Dika dikenal pertama kali lewat buku "Kambing Jantan" (pertama terbit 2005). Itu buku kocak berisi berbagai tingkah kebodohan Dika. Lewat buku itu, Dika tak sungkan membuka aib segala polah bodohnya untuk ditertawakan pembacanya. Dari sini, orang pertama kali jatuh cinta pada kejujurannya bertutur.
Buku pertama sukses disusul buku-buku berikutnya. Resep Dika masih sama, bertutur secara kocak akan segala nasib sialnya, entah di dunia percintaan maupun hal lain.
Selain sebagai penulis, Dika menorehkan prestasi di jagad budaya pop kita ebagai salah satu pelopor era baru stand-up comedy. Meski akar stand-up comedy kita bisa dirunut hingga ke era Warkop DKI di tahun 1970-an, untuk kebangkitannya sekarang Dika terbilang yang ikut berjasa.
Sejak ia masih kuliah di Australia dahulu di awal 2000-an--sebelum ia menerbitkan buku "Kambing Jantan" dan main versi film bukunya itu. Ketika kuliah di Australia dulu, Dika pertama kali belajar serius stand-up comedy. Beruntung di dekade kedua abad ke-21 ini, stand-up comedy mendadak jadi tren di Tanah Air.

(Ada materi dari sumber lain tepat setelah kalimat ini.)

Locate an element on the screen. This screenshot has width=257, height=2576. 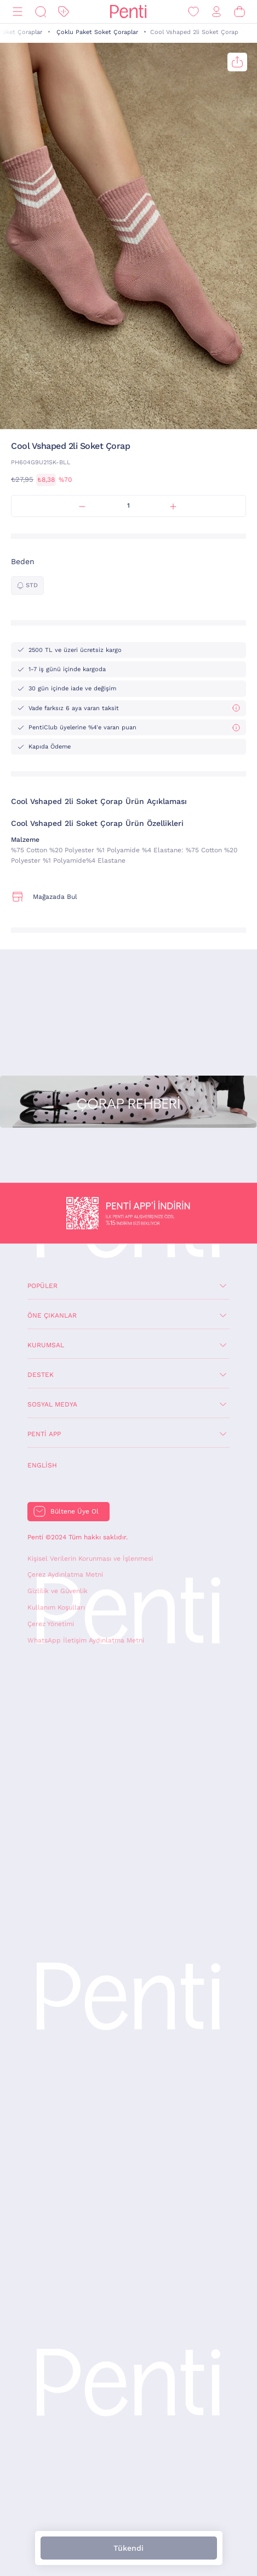 Sosyal Medya is located at coordinates (52, 1404).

Komedi jenis ini kemudian merangsek menjadi bagian dari budaya populer arus-utama, punya penggemar dan acara teve sendiri. Dika, yang sudah membekalli diri dengan ilmu stand-up comedy sejak jauh hari, kemudian menjadi "tokoh" dari tren baru ini. Konon, saking banyak comic--sebutan pelawak di ranah stand-up comedy—yang bergaya ngelawak mirip Raditya Dika sampai muncul istilah "Radit Style".
Sekali lagi, apa sih yang bikin Dika disukai?
Dika--yang di ranah Twitter punya follower hampir tujuh juta--disukai orang mungkin karena menggambarkan sosok orang kebanyakan. Kita tahu, orang suka bintang film karena melihat sesuatu yang lain, sosok yang lebih dari mereka: lebih ganteng, lebih cantik, dan lebih segalanya. Tapi ada kalanya terjadi sebuah anomali: yang disuka penonton karena memiliki kedekatan dengan mereka.
Raditya Dika memenuhi syarat itu. Ia tidak ganteng dan juga aktingnya pun biasa saja. Tapi dari situ penonton banyak yang jatuh cinta padanya. Lewat sosok Dika, penonton kebanyakan seolah menitipkan angan mereka, orang bertampang biasa juga bisa menjadi terkenal.